An article in The Hechinger Report puzzles over the mysterious decline of graduation rates in New York, after five years of Common Core.


A student in a high school just outside of New York City. Jackie Mader/The Hechinger Report
Back in 2013, when New York was one of the first states in the nation to adopt Common Core standards and administer tougher tests, children’s test scores initially plummeted. Then, as teachers had time to develop lesson plans and adjust to new curricula, student performance began to improve. A similar pattern seemed to be emerging among the state’s high school students, who are required to pass a series of exams, called Regents, to earn a diploma. After an initial drop in pass rates among eighth and ninth graders on a Common Core algebra exam in 2014-15, scores improved.

But now, after five years of high schools teaching to the Common Core standards (now slightly revamped and called Next Generation Learning Standards in New York), there’s a sudden spike in the high-school failure rate. More than 13,000 more students failed the algebra Regents exam in the most recent 2017-18 school year compared to the previous year, pushing the failure rate up from 25 percent to 30 percent, according to a December 2018 report by education policy consultant David Rubel.

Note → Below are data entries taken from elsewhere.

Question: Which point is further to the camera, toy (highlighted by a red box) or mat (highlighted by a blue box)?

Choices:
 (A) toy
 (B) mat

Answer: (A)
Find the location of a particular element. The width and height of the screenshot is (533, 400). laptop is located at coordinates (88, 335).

In the English Language Arts or reading exam, the number of failing students grew by more than 12,000 students, increasing the failure rate from 16 percent to 21 percent.

“It’s odd that there would be a decline at this point,” said Morgan Polikoff, a professor at the University of Southern California’s school of education and an expert in assessments. “Most often the trend is that a new exam is implemented, there’s a ‘dip’ in performance. I don’t like calling it a dip because it’s a different test so it’s not really comparable. And then scores gradually increase over time.”

A puzzle indeed. It can’t possibly be anything wrong with Common Core or the Tests. It must be the kids. Too many ELLs.

Or there’s always this hope:

Low-achieving children who are exposed to Common Core instruction from the start in kindergarten may test better in high school in the years to come. Perhaps this problem will be a transitional one that will work itself through the system in the next five years.